Subió a bordo y se dejó caer en el rugoso asiento, le comunicó con un grito triunfal la dirección que acababa de averiguar y le pidió que fuera a toda velocidad. Hacía tiempo que no se sentía tan contento.

A pesar de la gruesa tela de por medio, le parecía notar en el bolsillo la presencia de un fragmento de fotografía, de color sepia, con los bordes mellados; la imagen de una pierna femenina desnuda, una pierna bien torneada que acababa en un grácil piececillo con la punta apoyada en una alfombra.

La carroza llegó al castillo de Sant’Angelo, atravesó el río por el Ponte Degli Angelí y se introdujo en las visceras de la Via dei Banchi Nuovi y la Via del Governo Vecchio. El repiqueteo de los cascos y el fragor de las ruedas resonaban contra las paredes desconchadas. Quadraccia hacía fuerza con los pies para no bailar demasiado, y con una mano se aguantaba el sombrero contra la cabeza. El cochero no hacía más que tocar la campanilla para pedir paso, sobre todo en las curvas. Desde una ventana soltaron una imprecación y el contenido de un orinal, que no dio en el blanco por poco.

—¡Venga, venga! —le espoleaba Quadraccia.

—Yo ya le doy, pero como aparezca alguien de pronto…

La velocidad, el ruido atronador de la carroza, el tintineo de la campanilla y los chasquidos del látigo del cochero excitaban al inspector. En la comisaría se reían de su obsesión de hacer la ronda por los hospitales, de pagar a empleados y camilleros para que le dieran informaciones que luego él registraba en su cuaderno y archivaba. Sin embargo, gracias a Mancha Roja, galopaba con la intención de echarle el guante al asesino de Lorenza Sorgiacomo. ¡Ningún delincuente salía indemne, si el viejo Homilías salía a su caza! Al día siguiente, le plantaría a Panicacci su informe sobre la mesa: «Aquí tiene. ¡Tome nota!», y se daría media vuelta. Y que dejara de tocar las narices con sus reuniones semanales. Lo que tenía que hacer es dejarle trabajar en paz y…

—Pero ¿qué…?

El brusco frenazo casi lanzó a Quadraccia encima del cochero. Por un momento miró a su alrededor, desorientado, y reconoció el Palazzo Braschi: habían llegado a la Piazza San Pantaleo. La carroza se había detenido para evitar chocar con otro vehículo que acababa de salir del edificio.

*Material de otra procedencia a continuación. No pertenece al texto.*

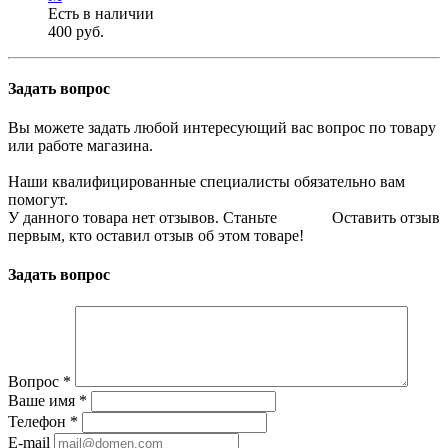
Есть в наличии
400 руб.
Задать вопрос
Вы можете задать любой интересующий вас вопрос по товару
или работе магазина.
Наши квалифицированные специалисты обязательно вам
помогут.
У данного товара нет отзывов. Станьте
Оставить отзыв
первым, кто оставил отзыв об этом товаре!
Задать вопрос
Вопрос
*
Ваше имя
*
Телефон
*
E-mail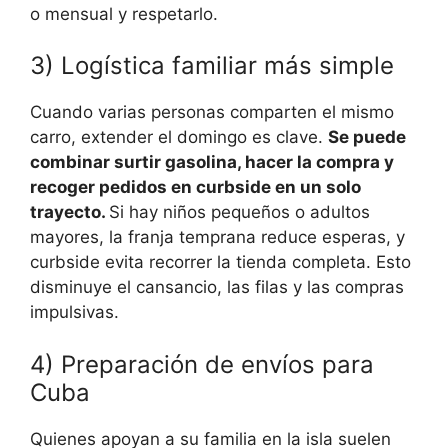
o mensual y respetarlo.
3) Logística familiar más simple
Cuando varias personas comparten el mismo
carro, extender el domingo es clave.
Se puede
combinar surtir gasolina, hacer la compra y
recoger pedidos en curbside en un solo
trayecto.
Si hay niños pequeños o adultos
mayores, la franja temprana reduce esperas, y
curbside evita recorrer la tienda completa. Esto
disminuye el cansancio, las filas y las compras
impulsivas.
4) Preparación de envíos para
Cuba
Quienes apoyan a su familia en la isla suelen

Quadraccia se puso en pie de un respingo, con la lengua contraída en busca de un insulto encarnizado, pero se contuvo cuando vio que la carroza llevaba el escudo del Reino de Italia y, sobre todo, cuando se dio cuenta de que a bordo iba el inspector Corrado Archibugi.

—Mira por dónde —dijo Quadraccia—. ¿Te has caído de la cama?

Archibugi esbozó una sonrisa.

—No por mucho madrugar amanece más temprano, ¿eh?

Quadraccia volvió a sentarse y ladeó el cuerpo hacia el colega. Las carrozas estaban una junto a la otra, inmóviles.

—Muy bien, inspector Archibugi. ¿El asunto del periodista?

—Precisamente. ¿Y usted?

—Mi «vejiga».

Archibugi estaba asombrado.

—¿La mujer encontrada en el río? ¿Realmente ha conseguido llegar hasta el culpable?

—Parece que sí, inspector, parece que sí —dijo Quadraccia, hinchándose como un globo y metiendo los dedos en el chaleco—. Y lo mejor es que vive tan cerca del Palazzo Braschi que si le escupía desde aquí, le daba en la cara. Es ahí mismo, detrás del teatro Valle. Ahora iba para allá. He seguido sus pasos por media Roma y al final me encuentro aquí. Curiosa, la vida, ¿no? Bueno, voy para allá, que se me hace tarde. ¡Nos vemos, inspector!

Un minuto más tarde, las dos carrozas se separaron: la de Quadraccia en dirección a la Via Monterone; la de Archibugi hacia Campo Marzio, por última vez.